Everything you could want. But who's actually seen it? Who uses it?

I heard it was somewhere at Yandex, until the committee banned it...

In the TIOBE index it's mentioned at the bottom, in the list of others that didn't make the ranking. In the company of the already mentioned APL, Algol, Forth, Modula-2, and Smalltalk...

And they had every chance of success...

But, as we say in Ancient Rome: dura lex, sed lex.
See for yourselves — here's the team of creators:

Joe Armstrong
Joe Armstrong
Robert Virding
Robert Virding
Mike Williams
Mike Williams
Bjarne Dacker, project leader
Bjarne Dacker, project leader

Such sadness in their eyes. Come on guys, you had so much potential...

Brainfuck

Of course!!
You can't skip this one!
Ladies and gentlemen, I present Hello World:

Hello, world.
Hello, world.

COBOL is nervously twitching in the corner, having another stroke.

And here's the wc utility (word count, not what you might have thought):

wc.b
wc.b

It works, I checked.

So, what about the beard? Anyone still doubting?

Here's the language author, Urban Muller:

Urban Muller
Urban Muller

The photo quality isn't great... well, it is what it is, but this is definitely the very same Muller. He even has something written in Brainfuck on his T-shirt!..

R

A language for analysts, ML engineers, and other data scientologientists.
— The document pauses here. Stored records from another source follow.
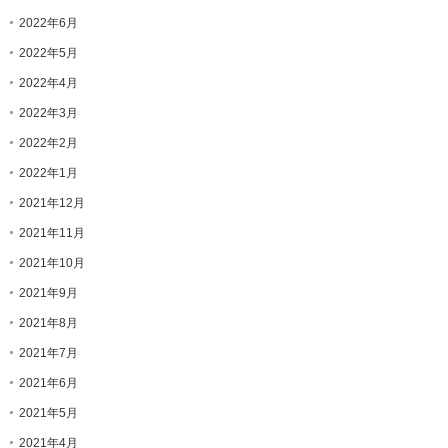
2022年6月
2022年5月
2022年4月
2022年3月
2022年2月
2022年1月
2021年12月
2021年11月
2021年10月
2021年9月
2021年8月
2021年7月
2021年6月
2021年5月
2021年4月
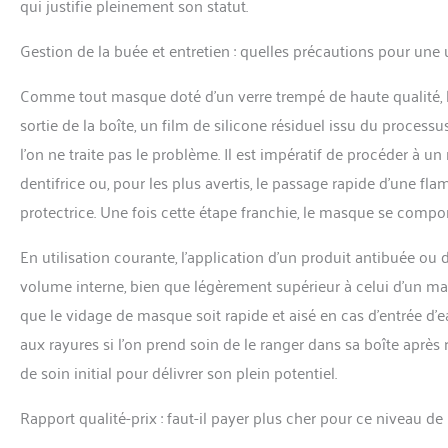
qui justifie pleinement son statut.
Gestion de la buée et entretien : quelles précautions pour une u
Comme tout masque doté d’un verre trempé de haute qualité, l
sortie de la boîte, un film de silicone résiduel issu du proces
l’on ne traite pas le problème. Il est impératif de procéder à 
dentifrice ou, pour les plus avertis, le passage rapide d’une fl
protectrice. Une fois cette étape franchie, le masque se comp
En utilisation courante, l’application d’un produit antibuée ou d
volume interne, bien que légèrement supérieur à celui d’un m
que le vidage de masque soit rapide et aisé en cas d’entrée d’eau
aux rayures si l’on prend soin de le ranger dans sa boîte apr
de soin initial pour délivrer son plein potentiel.
Rapport qualité-prix : faut-il payer plus cher pour ce niveau d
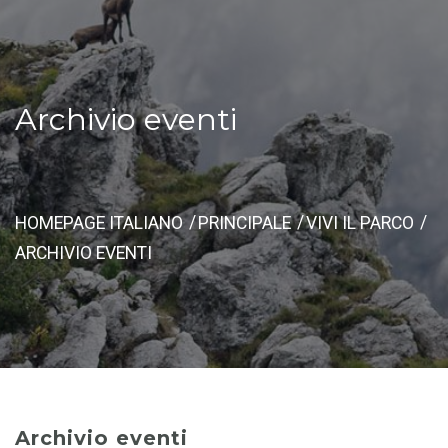
Archivio eventi
HOMEPAGE ITALIANO
PRINCIPALE
VIVI IL PARCO
ARCHIVIO EVENTI
Archivio eventi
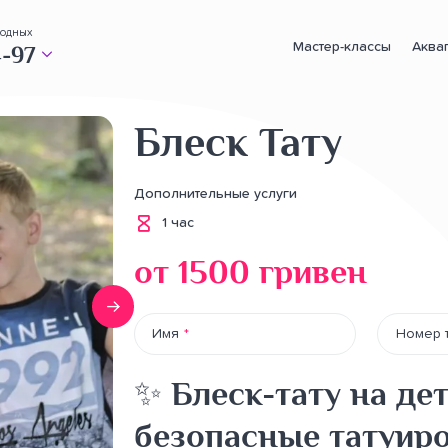
ходных
Мастер-классы
Аква
4-97
Услуги
Блеск Тату
Дополнительные услуги
1 час
от 1500 гривен
Имя
Номер 
✨ Блеск-тату на де
безопасные татуир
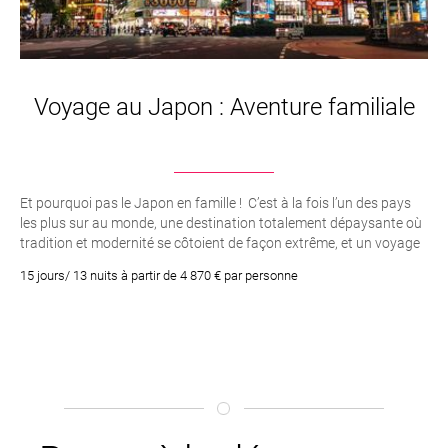
Voyage au Japon : Aventure familiale
Et pourquoi pas le Japon en famille ! C’est à la fois l’un des pays
les plus sur au monde, une destination totalement dépaysante où
tradition et modernité se côtoient de façon extrême, et un voyage
vraiment « simple » à faire avec des enfants. Vous vivrez des
15 jours/ 13 nuits à partir de 4 870 € par personne
expériences inoubliables et partagerez des moments intenses
avec vos enfants.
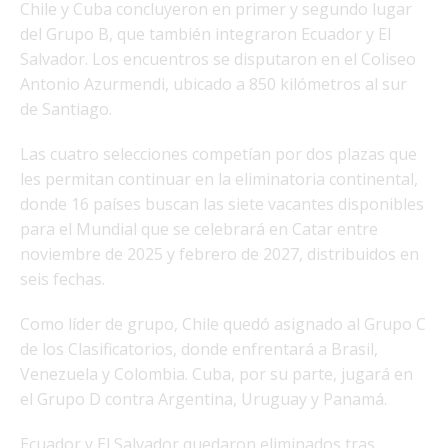
Chile y Cuba concluyeron en primer y segundo lugar
del Grupo B, que también integraron Ecuador y El
Salvador. Los encuentros se disputaron en el Coliseo
Antonio Azurmendi, ubicado a 850 kilómetros al sur
de Santiago.
Las cuatro selecciones competían por dos plazas que
les permitan continuar en la eliminatoria continental,
donde 16 países buscan las siete vacantes disponibles
para el Mundial que se celebrará en Catar entre
noviembre de 2025 y febrero de 2027, distribuidos en
seis fechas.
Como líder de grupo, Chile quedó asignado al Grupo C
de los Clasificatorios, donde enfrentará a Brasil,
Venezuela y Colombia. Cuba, por su parte, jugará en
el Grupo D contra Argentina, Uruguay y Panamá.
Ecuador y El Salvador quedaron eliminados tras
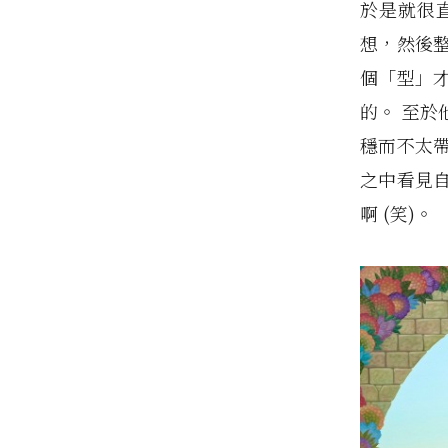
於是就很
想，然後
個「型」
的。 至
穩而不太
之中看見
啊 (笑)。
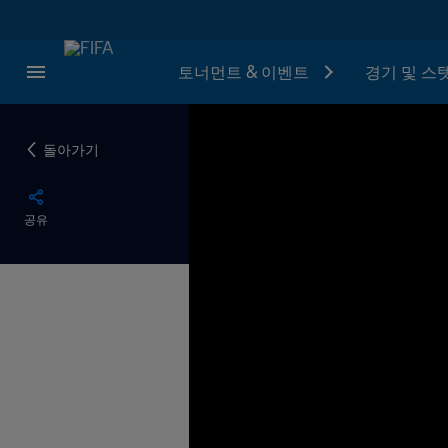
토너먼트 & 이벤트
경기 및 스
돌아가기
공유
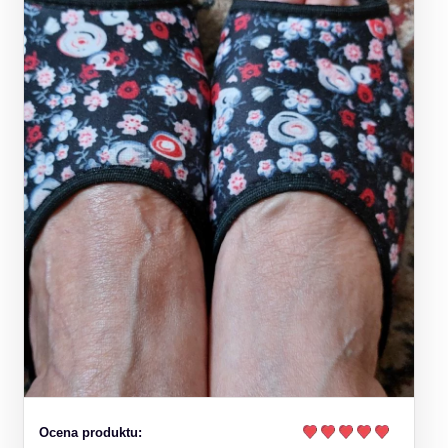
Ocena produktu:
Growing in popularity, already in the top 20 of the ranking.

Even I've had to encounter it, somewhere in Coursera labs.

Here are the authors:

Ross Ihaka
Ross Ihaka
Robert Gentleman
Robert Gentleman

Kotlin

And finally — the grand finale!
Kotlin.

So there's Java.
Language #1 by many rankings.
Been around for a very long time by IT standards.
A language created by a dude with a beard!!! and backed by Sun Microsystems, a corporation with billions in revenue.
And alongside it are even bigger friends: Google, Oracle, Microsoft, and IBM.
One of the pillars of the IT industry, no jokes.

And then suddenly some Andrey Breslav (who even is this?) from some remote Russia (where even is that?) shows up with some Kotlin of his (what even is that??).
And Google just goes ahead and switches Android from the great and mighty Java to Kotlin!

That can't happen — you'll say!

And Andrey doesn't even have a beard, I'll add:

Andrey Breslav
Andrey Breslav

It can't happen.
And you don't have to believe me (I'm shocked myself!!) — go to Andrey's website and read it yourself!

When creating a new language, Andrey KNEW about this law! He writes about it himself!

That's why at the presentation of his language, he deliberately and brazenly used it!!!

Here's a screenshot from the first Kotlin presentation:

Breslav and Kotlin
Breslav and Kotlin

Checkmate, non-believers!

The law not only works on past examples but is confirmed experimentally!!!

And it's not just me — smart people at Wired wrote about the same thing!

Conclusions

Now you know where the real secret of success lies, and when you develop your own language, don't forget about it!

The author once participated in developing a new and terrrribly promising programming language. We had our own compiler, runtime environment, and even an IDE, but nobody on the team had a beard. The outcome is predictable — the language was forgotten and consigned to the dustbin of history. Meanwhile, more talented colleagues applied the law in practice — and the results came quickly.

Don't repeat other people's mistakes.